Did you come out of the other end of it feeling like the phenomena is something more?
I still think it's just people misremembering. I have a really bad memory myself. It's interesting to go, "Oh, try to come up with some theory to explain it." But it's just people not remembering. I guess that's why I probably didn't do as thorough and in-depth exploration of that phenomenon, because, to me, there wasn't a lot to run with. Other than that, I get parallel universes, which is one explanation.
As a director, you get a lot a looseness out of David and Gillian that is just so much fun. Do they immediately respond to your writing with a sense of play?
David and Gillian now know what my stuff is, so that's great because that's the biggest hurdle. They know what they're doing. And you know David's really good at contributing ideas. Gillian was all into it. It's like there's nothing they won't really try, even though this is probably not what they would normally do, so that's all easy. The hardest thing actually, in a weird sort of way, is with Rhys last time, and Brian, because they're joining The X-Files, they are more serious to begin with. We have to go, "No, no, no. This episode you use the comedy thing." This time I actually told Brian, straight out, right from the beginning, this is a comedy. But even then, they're still reluctant. You really have to push them. By the time you're done shooting, they're there. I've just learned, like I tried to do with Brian this time, is right from the get-go, explain this is what we're doing, and he was all into it.
Is there are sequence or scene from this episode that pleased you the most in execution and outcome?

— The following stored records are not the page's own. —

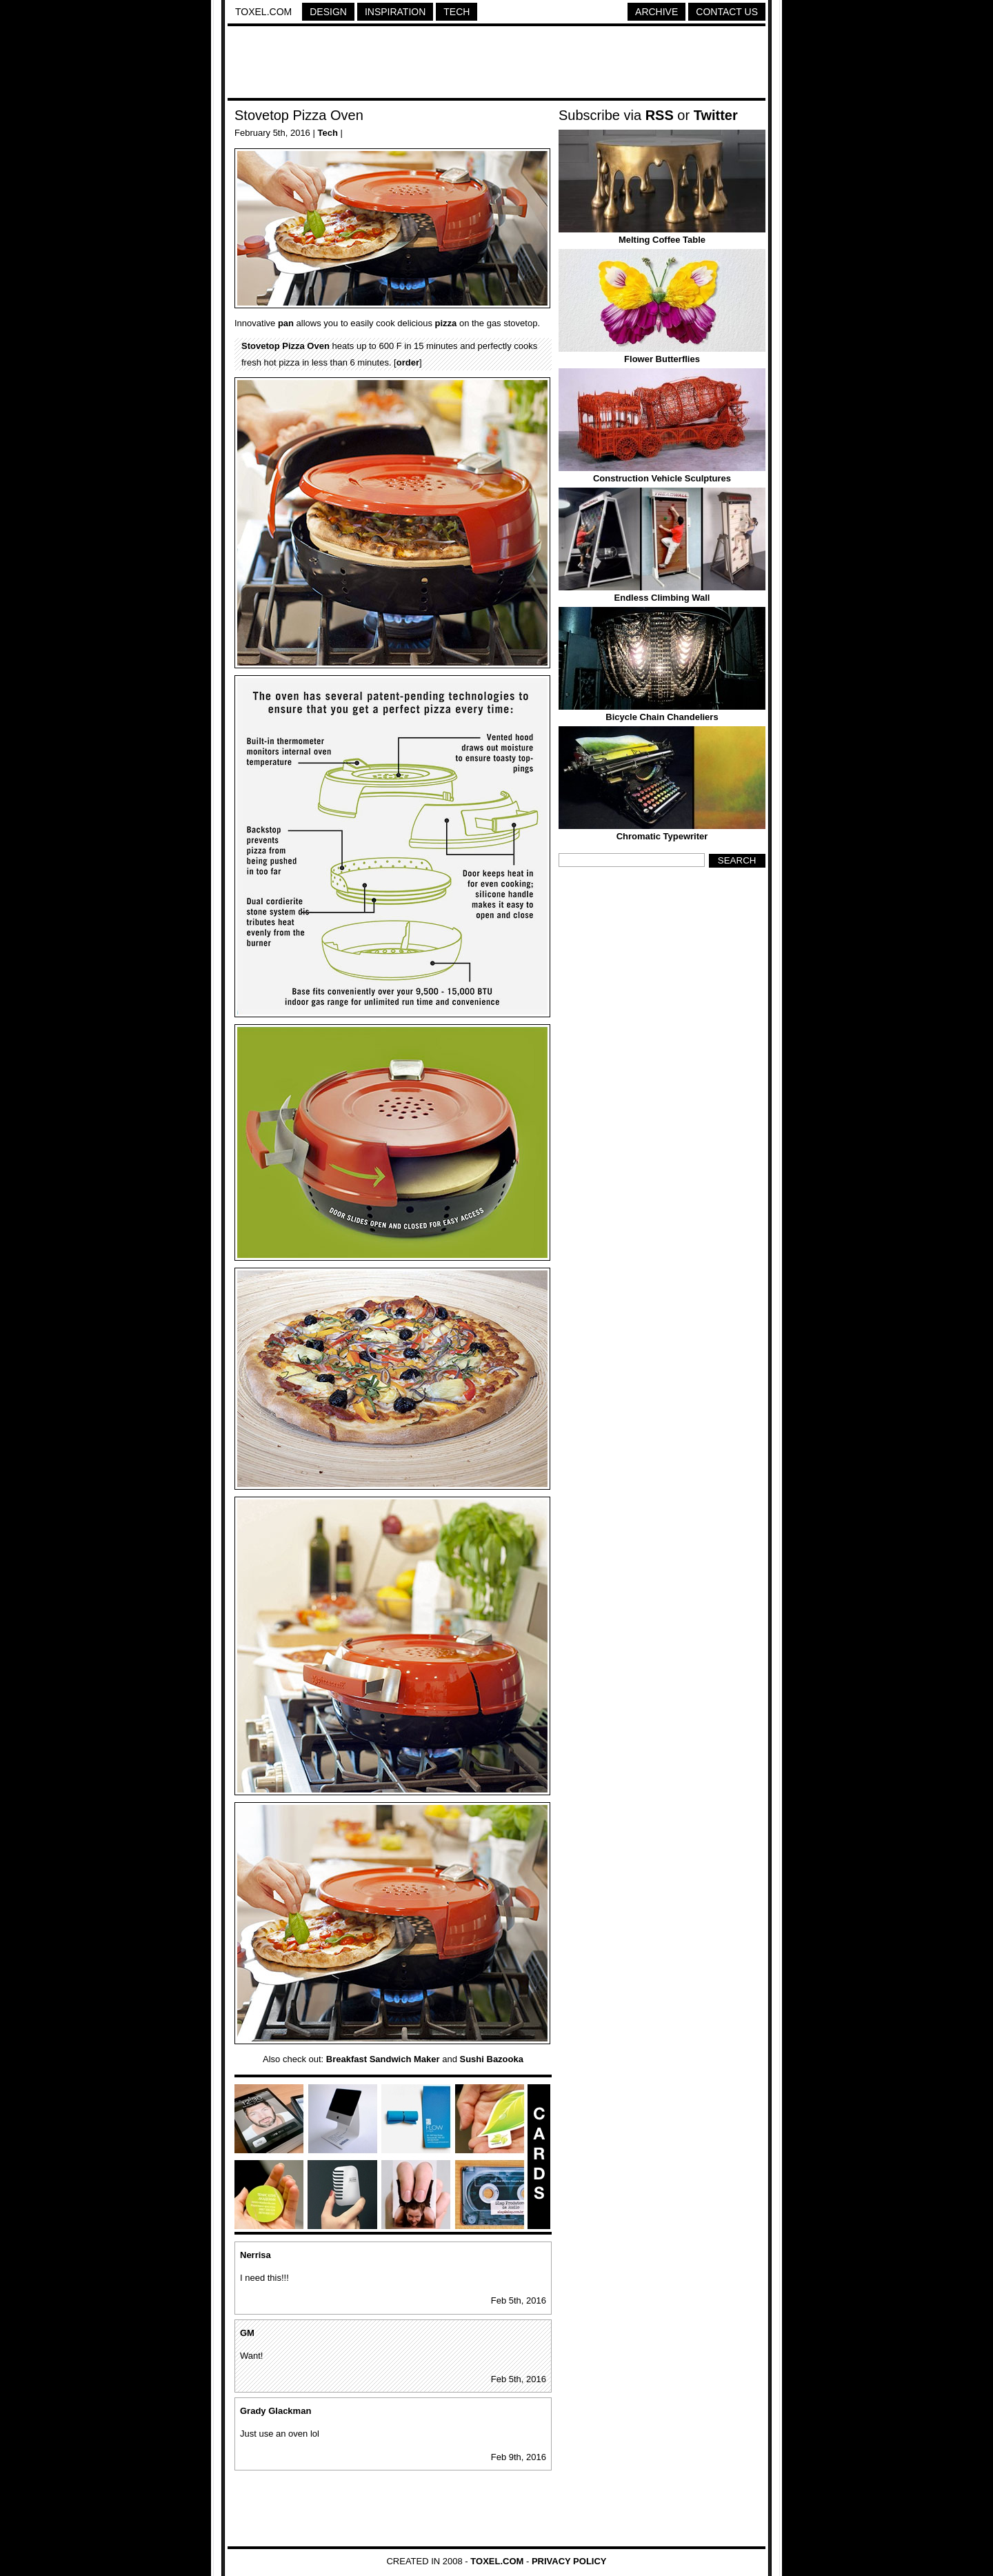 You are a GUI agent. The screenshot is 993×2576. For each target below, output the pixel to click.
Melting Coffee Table (662, 239)
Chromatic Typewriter (662, 836)
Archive (656, 11)
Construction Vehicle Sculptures (662, 478)
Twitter (716, 115)
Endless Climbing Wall (662, 597)
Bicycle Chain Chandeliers (661, 717)
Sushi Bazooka (491, 2059)
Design (328, 11)
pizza (446, 323)
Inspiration (395, 11)
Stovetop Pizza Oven (298, 115)
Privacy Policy (569, 2561)
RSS (659, 115)
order (408, 362)
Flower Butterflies (662, 359)
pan (286, 323)
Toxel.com (263, 11)
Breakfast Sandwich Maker (383, 2059)
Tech (456, 11)
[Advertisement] (496, 64)
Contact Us (727, 11) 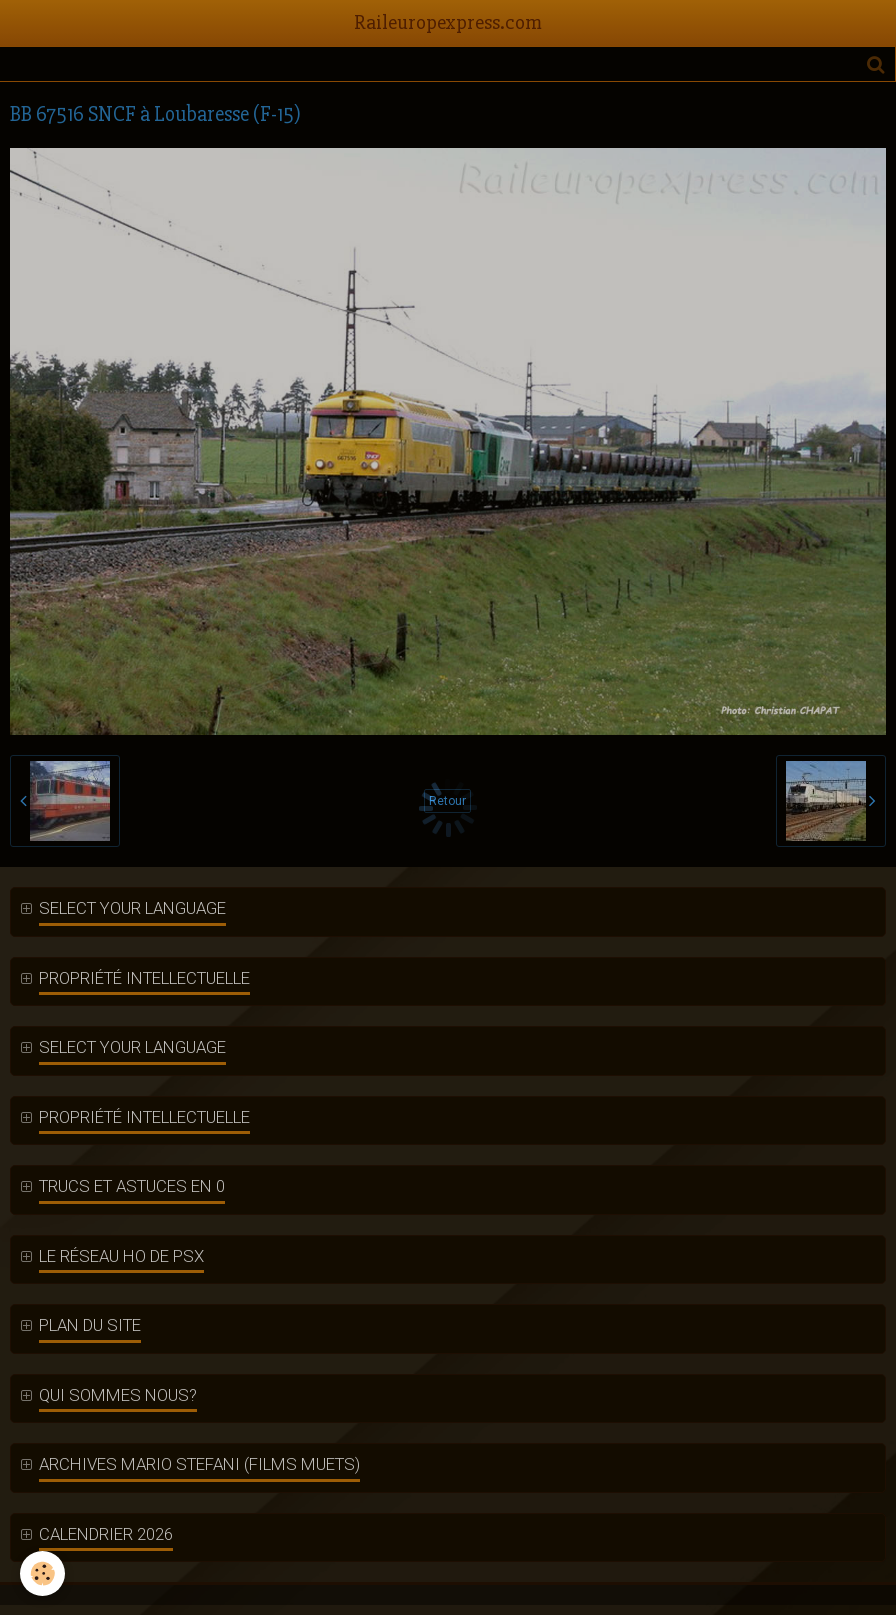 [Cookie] (42, 1573) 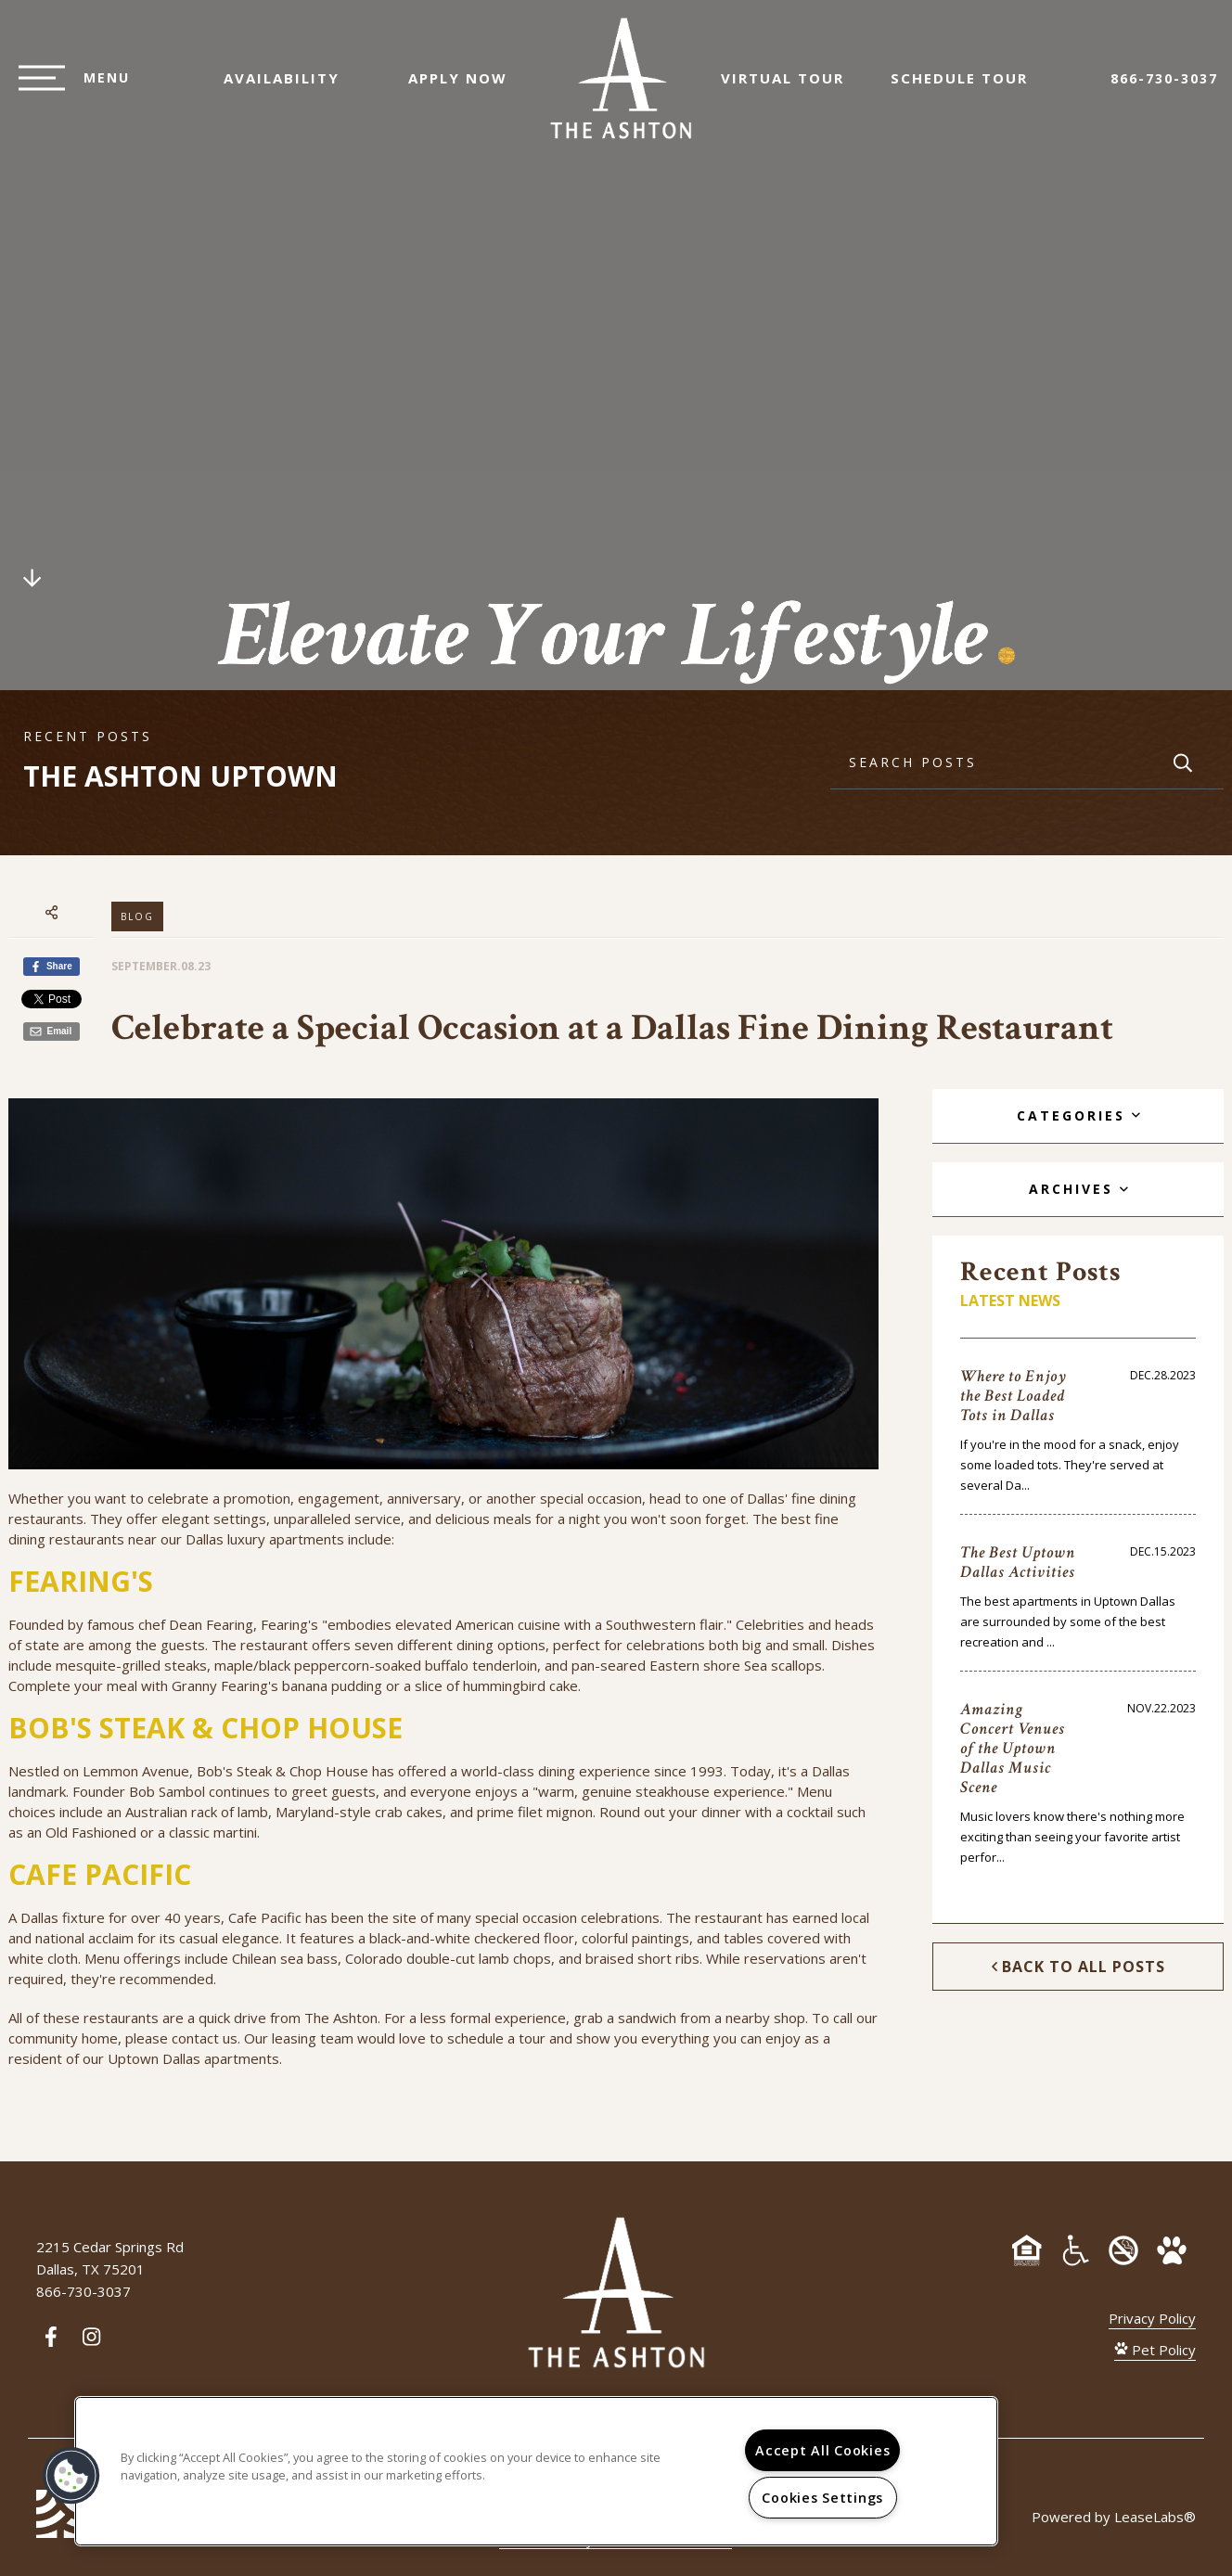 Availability (272, 87)
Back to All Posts (1078, 1966)
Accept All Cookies (822, 2450)
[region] (536, 2471)
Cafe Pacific (265, 1917)
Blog (137, 916)
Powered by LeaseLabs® (1114, 2516)
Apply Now (448, 87)
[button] (71, 2476)
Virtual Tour (791, 87)
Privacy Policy (1152, 2318)
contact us (204, 2038)
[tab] (1077, 1116)
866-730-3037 (1164, 87)
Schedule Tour (968, 87)
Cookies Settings (822, 2497)
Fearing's (289, 1624)
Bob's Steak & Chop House (282, 1771)
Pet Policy (1155, 2349)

I have a strange fondness for the scene with Mulder and Dr. They (Stuart Margolin) and the statue. It's hard to explain, but it has to do with sometimes when you're doing my episodes, you get a sense that the actors are like, "Oh, this is kind of fun." They're into it. Doing that scene, I got that same sense from the crew. You could tell Craig (Wrobleski), our DP, and our the camera guys were really going, "Oh, this is going to be interesting." They were really into it. Stuart Margolin, who played Dr. They, is also great. Just him and David and that whole scene, I I don't know if anyone will get it, but I just really love that scene.
And after we shot the scene, I was talking to Craig after this going, "We don't have a bad shot. Every shot in the scene is kind of interesting." And it cut together. I'm proud of that scene.
Are you doing any episodes in the back part of the season?
No. Once is enough.
After all these years, do you feel like new X-Files stories still come to you easily?
Oh, God no. No. It's always tough. Writing for the show is so hard because you have to come up with a completely different story and it's not in an anthology show, which in some ways makes it easier. But it's also difficult because you have to do Mulder and Scully investigating a story on something completely different. It's just always difficult. I've never had an episode where, "Oh, that one was easy."